Los ojos de Blue recorrieron, aterrados, la interminable hilera de botones del panel, murmurando para sí, hasta que recordó algo:

—¡Es este! Es la función de escucha del nuevo modelo de tobillera de vigilancia. La anterior no la tenía. A ver… código 006, eso es… Luo Yi Lin. Ubicación… ¡Agh!

Su último grito se quebró cuando Rob le clavó un pellizco brutal en el michelín de la cintura, cerrando el botón con rapidez.

—¡Cierra la boca! —lo amenazó Rob—. Esto es información altamente confidencial. Si se te ocurre soltar una palabra, ni el jefe te salva.

Blue, se masajeo el costado dolorido, murmuró:

—¿Confidencial? ¿Por qué yo no sabía nada? Y… uno de esos dos es el consultor especial, ¿verdad? Pero ¿quién es el otro?

—Asuntos que no te incumben —lo cortó Rob con severidad—. ¿Quieres acabar bajo investigación interna?

Blue negó con la cabeza enseguida.

—Perfecto. Olvidemos este desastre —dijo Rob, dándole unas palmadas de advertencia en el brazo—. Digamos que una emisora nocturna se cruzó de canal. Y yo tengo que llamar a Leo cuanto antes para decirle que solicite permisos y desactive esa maldita función. Si tenemos que escucharles el numerito todas las noches, ¡nadie va a sobrevivir!

Bueno, no ahora mismo. Esos dos son incansables; seguro que seguirán un buen ratoQuién diría: ¡Leo resulta ser el de abajo!

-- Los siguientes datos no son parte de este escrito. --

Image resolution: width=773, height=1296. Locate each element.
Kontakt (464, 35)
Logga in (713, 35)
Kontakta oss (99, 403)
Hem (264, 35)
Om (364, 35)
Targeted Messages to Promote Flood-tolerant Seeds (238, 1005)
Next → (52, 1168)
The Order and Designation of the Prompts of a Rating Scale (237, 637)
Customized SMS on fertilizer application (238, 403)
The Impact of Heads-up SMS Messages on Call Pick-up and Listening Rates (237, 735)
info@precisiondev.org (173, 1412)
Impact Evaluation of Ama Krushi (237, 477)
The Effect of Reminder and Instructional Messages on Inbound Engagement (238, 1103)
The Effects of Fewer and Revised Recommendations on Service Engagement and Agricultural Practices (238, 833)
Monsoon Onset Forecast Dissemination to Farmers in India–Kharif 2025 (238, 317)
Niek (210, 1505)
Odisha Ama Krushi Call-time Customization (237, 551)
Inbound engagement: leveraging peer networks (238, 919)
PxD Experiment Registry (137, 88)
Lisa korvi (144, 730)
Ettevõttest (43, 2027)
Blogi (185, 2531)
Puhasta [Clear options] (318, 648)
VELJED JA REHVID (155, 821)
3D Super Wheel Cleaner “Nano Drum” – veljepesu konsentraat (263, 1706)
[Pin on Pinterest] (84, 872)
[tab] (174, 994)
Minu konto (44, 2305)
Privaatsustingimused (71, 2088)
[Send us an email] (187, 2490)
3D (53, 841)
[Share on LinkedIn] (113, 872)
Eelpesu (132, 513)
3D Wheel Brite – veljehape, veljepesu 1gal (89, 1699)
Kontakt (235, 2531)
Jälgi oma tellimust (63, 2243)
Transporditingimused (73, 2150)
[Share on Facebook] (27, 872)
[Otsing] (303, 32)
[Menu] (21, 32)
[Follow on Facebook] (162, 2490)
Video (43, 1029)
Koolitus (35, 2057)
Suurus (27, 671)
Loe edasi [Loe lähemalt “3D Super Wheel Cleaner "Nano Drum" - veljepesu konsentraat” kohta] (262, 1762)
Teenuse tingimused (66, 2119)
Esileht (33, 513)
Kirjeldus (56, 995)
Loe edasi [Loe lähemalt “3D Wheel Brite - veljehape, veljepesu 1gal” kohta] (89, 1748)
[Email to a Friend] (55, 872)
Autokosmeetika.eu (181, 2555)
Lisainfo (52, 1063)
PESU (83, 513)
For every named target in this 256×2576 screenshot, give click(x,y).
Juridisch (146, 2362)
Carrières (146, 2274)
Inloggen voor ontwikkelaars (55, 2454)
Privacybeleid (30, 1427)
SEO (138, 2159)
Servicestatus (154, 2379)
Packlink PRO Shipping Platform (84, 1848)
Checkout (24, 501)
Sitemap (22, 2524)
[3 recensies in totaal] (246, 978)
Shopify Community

Blue se quedó allí plantado, con la mente hecha trizas. No procesaba nada. Mucho después, cuando Rob se había ido al baño, de pronto despertó del estupor:

El otro hombre… ¿no era la voz del agente Lawrence?

—¡Así que sí estaban liados! ¡Y quién diría… que él era el de abajo!

(Fin del especial “Especial Extraoficial”).